● **Entries shown**:

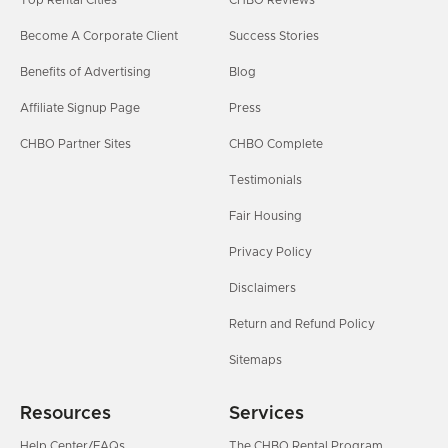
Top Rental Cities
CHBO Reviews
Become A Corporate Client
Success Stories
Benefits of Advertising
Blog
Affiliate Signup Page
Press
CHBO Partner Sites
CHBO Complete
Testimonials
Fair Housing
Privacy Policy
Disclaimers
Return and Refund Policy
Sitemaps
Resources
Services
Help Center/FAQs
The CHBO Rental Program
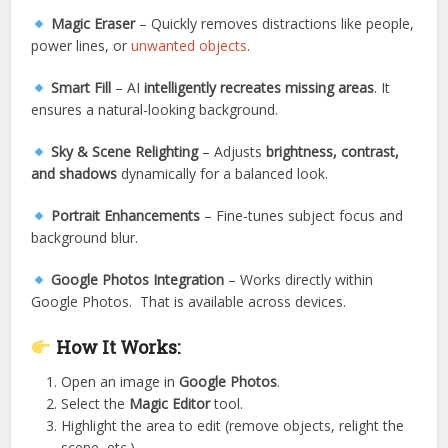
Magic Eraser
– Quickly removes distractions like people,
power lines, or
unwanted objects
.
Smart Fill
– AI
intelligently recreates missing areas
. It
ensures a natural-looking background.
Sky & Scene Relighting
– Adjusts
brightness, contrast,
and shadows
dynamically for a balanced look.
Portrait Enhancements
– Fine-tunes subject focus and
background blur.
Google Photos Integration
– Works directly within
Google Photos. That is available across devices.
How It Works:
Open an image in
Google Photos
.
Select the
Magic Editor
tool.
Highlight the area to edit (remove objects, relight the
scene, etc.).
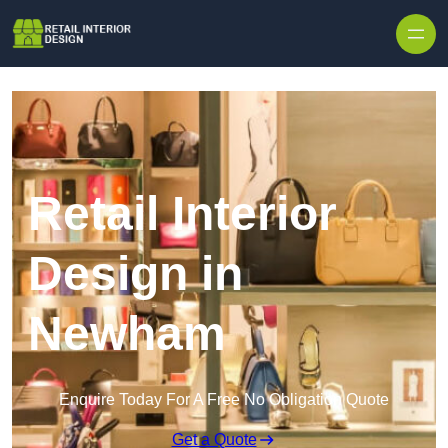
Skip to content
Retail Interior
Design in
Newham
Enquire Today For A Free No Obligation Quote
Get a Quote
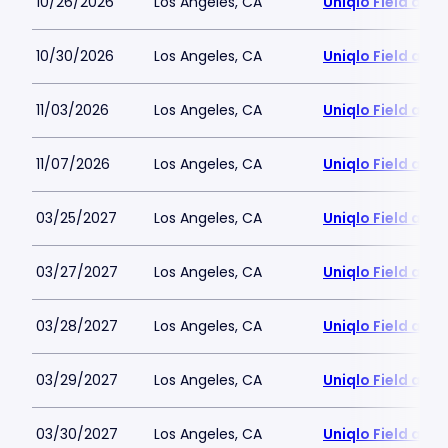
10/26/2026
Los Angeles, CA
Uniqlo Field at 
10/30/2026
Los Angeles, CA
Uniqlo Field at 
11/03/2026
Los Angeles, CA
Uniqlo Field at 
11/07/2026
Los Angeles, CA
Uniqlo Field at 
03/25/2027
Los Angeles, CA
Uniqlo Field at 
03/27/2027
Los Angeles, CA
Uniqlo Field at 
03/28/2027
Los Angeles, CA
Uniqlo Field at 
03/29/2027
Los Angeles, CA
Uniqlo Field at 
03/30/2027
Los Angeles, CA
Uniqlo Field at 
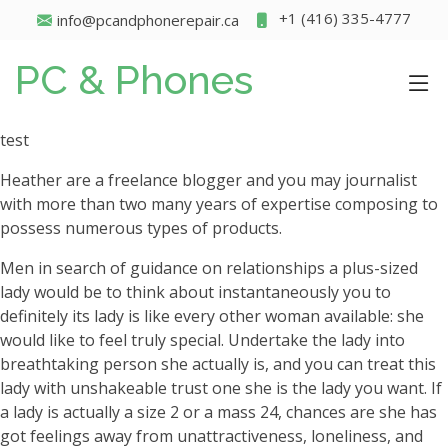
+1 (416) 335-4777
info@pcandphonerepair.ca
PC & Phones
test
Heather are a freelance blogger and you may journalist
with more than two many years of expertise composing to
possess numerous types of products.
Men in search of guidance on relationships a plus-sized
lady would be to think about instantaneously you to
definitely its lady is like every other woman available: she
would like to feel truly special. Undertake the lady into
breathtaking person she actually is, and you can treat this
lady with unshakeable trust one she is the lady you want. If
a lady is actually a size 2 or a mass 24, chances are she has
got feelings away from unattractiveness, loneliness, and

● **Work required**: Which lines above hold the word "Google"? Copy each of them.

● **Answer section**:
Google Photos Integration
Google Photos. That is available across devices.
Google Photos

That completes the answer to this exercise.